Wednesday, October 15, 2014

Lessons from a Pickle Jar

It was a late Sunday afternoon when in the midst of sautéing my vegetables (I say “sauté” because it sounds and spells fanciful, although I was only chopping my potatoes) my Tambrahm cells kicked in and a vision of curd rice and pickle popped in my head, because any afternoon meal of a Tambrahm’s palate is incomplete if it didn’t end with curd rice and mango pickle. So, I plugged my earphones, put my clothes on, tied my shoes, and turned off the stove (yes, exactly in that order) and walked all the way to the nearest supermarket salivating at the prospect of tasting steaming rice lathered with curd bathed in a sprinkling of hot spices that envelope the mango pickle--a holy matrimony of curd rice and spicy mango pickle that only ones from Chennai could understand (I am not sure about you, but I am smacking my lips as I am typing this).




I entered the supermarket vowing not to listen to the calls of a plethora of food items that looked tempting and mouth-watering, but of which I had no idea how to use in my novice-level cooking. From Mexico to Italy to China, the shelves were filled with ingredients from all over the world, calling out to me, Use me! I taste delicious! You won’t regret it! They said. One day, when I have enough money to experiment with, I’ll buy some exotic sounding items and create a fusion of ingredients from different corners of the globe and make my own World Cuisine, but for now, I am going to buy that bottle of curd and that jar of pickle, I told myself.


I walked out of the supermarket with a bottle of curd, a jar of pickle (which was a vadu maanga at that) and a satisfaction of knowing I had not wasted money on any fancy-sounding food products.


I reached home and spent the next one hour cooking my lunch all the while dreaming about the curd rice and mango pickle that I will be devouring after my main course. Once the time came for me to open the bottle, imagine my surprise when the lid wouldn’t come off. The downside of living in a rented apartment is that you cannot let off steam by smashing a bottle against the floor or by punching a hole in the wall, which is how I used to approach any crisis when I was living in my own home.
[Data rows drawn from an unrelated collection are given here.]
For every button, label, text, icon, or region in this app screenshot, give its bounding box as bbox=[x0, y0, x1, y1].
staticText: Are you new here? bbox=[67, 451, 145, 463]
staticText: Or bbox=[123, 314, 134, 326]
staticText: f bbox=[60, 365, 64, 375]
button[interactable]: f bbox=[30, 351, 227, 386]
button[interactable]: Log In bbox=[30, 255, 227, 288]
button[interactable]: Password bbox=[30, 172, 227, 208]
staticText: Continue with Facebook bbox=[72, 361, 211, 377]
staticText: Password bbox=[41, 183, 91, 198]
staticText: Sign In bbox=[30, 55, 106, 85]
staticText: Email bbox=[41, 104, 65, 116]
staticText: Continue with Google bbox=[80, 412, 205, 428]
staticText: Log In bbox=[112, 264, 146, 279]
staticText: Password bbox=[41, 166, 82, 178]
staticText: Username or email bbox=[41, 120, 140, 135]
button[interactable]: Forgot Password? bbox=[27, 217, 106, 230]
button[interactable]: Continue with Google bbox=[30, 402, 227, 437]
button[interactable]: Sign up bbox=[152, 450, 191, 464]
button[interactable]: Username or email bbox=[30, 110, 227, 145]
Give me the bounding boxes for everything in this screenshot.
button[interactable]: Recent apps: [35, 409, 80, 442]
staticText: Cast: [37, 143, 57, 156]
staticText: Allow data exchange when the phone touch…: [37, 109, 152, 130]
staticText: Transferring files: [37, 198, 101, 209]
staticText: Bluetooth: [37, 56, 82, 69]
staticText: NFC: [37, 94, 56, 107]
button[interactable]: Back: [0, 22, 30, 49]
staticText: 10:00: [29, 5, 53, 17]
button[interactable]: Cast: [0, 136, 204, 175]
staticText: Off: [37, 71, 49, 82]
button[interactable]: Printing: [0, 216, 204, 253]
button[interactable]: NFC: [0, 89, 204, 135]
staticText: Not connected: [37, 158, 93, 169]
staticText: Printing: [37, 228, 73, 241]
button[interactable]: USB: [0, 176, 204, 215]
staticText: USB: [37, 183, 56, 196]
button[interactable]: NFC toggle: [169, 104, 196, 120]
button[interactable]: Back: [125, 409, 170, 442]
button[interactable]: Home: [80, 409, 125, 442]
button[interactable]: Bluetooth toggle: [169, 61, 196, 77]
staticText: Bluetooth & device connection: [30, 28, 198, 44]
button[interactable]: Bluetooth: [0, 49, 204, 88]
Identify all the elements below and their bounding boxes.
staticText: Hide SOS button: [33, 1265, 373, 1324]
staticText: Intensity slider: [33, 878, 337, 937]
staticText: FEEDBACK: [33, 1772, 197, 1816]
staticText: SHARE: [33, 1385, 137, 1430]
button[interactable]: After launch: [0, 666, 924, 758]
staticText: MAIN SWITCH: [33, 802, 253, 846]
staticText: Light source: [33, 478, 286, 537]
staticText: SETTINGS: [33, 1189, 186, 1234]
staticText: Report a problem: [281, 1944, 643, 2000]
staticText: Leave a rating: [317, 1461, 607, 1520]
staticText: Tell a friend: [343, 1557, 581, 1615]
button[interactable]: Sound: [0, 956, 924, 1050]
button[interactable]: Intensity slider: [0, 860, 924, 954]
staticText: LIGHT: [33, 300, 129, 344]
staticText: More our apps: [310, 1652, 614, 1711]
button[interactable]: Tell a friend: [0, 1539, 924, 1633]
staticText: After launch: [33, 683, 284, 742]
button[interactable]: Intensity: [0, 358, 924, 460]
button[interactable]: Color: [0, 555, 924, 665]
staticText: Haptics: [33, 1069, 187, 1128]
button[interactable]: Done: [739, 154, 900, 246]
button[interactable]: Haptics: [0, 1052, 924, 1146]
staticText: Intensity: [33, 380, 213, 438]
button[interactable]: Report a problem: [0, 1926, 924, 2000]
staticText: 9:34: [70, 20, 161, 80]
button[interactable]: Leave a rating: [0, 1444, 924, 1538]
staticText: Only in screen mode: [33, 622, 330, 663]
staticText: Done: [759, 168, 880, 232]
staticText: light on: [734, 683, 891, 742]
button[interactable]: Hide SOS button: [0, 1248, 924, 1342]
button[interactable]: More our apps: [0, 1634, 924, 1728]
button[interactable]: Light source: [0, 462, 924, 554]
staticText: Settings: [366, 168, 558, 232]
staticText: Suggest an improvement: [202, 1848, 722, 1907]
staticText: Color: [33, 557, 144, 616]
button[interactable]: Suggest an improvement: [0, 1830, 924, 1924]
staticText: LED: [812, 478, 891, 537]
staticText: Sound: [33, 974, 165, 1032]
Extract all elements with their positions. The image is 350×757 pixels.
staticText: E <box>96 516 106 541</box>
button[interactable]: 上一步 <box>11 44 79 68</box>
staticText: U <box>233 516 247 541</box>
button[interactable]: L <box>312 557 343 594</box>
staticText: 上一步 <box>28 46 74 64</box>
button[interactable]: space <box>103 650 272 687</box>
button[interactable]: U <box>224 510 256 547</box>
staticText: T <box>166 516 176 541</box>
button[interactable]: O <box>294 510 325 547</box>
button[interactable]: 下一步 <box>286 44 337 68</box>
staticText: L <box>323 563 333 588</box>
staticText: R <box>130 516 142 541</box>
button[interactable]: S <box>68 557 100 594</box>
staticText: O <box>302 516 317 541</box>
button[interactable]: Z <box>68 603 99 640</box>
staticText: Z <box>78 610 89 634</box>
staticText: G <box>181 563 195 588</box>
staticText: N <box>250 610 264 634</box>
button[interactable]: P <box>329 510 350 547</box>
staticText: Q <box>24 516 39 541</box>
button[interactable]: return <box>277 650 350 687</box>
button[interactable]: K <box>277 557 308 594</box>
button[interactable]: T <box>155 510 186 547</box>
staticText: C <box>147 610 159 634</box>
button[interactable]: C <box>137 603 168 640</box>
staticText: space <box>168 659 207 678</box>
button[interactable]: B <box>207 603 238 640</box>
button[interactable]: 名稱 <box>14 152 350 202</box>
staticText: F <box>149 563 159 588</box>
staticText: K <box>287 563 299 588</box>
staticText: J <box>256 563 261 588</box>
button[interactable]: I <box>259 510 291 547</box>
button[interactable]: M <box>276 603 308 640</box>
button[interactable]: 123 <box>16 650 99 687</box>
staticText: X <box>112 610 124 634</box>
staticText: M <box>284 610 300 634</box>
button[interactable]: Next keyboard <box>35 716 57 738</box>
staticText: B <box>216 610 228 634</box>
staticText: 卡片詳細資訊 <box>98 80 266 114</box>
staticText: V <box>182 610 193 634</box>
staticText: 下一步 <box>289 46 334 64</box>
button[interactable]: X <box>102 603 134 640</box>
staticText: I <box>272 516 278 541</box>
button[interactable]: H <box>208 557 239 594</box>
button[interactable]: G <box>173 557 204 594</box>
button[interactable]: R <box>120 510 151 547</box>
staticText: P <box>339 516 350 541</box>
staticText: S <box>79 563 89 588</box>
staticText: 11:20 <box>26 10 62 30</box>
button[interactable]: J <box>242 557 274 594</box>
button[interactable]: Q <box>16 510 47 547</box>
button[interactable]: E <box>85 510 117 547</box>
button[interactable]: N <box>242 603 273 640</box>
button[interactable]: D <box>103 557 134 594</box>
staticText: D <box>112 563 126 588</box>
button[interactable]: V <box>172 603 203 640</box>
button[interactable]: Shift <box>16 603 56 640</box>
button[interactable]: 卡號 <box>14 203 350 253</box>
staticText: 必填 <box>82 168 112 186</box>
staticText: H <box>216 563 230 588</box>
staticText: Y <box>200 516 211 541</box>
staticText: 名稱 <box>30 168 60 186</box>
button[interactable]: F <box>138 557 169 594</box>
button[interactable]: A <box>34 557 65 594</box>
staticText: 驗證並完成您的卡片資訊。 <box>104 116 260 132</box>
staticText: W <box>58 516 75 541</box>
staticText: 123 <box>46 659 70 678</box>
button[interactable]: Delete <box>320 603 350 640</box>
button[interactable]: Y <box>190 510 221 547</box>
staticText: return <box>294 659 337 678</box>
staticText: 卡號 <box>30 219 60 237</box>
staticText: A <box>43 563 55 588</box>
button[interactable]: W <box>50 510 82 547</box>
However, I did fret and fume while trying to open the lid with my bare hands, I quit when I realized that I wasn’t covered with any health insurance just yet, and ran the risk of cutting my hands. The image of eating curd rice mixed with my blood wasn’t appealing. I heaved a sigh of despair and left the pickle jar hidden away from my sight so that it wouldn’t remind me of my shattered dreams, like how bumping into your ex would bring back all these memories of a blissful life that you had planned with her/him.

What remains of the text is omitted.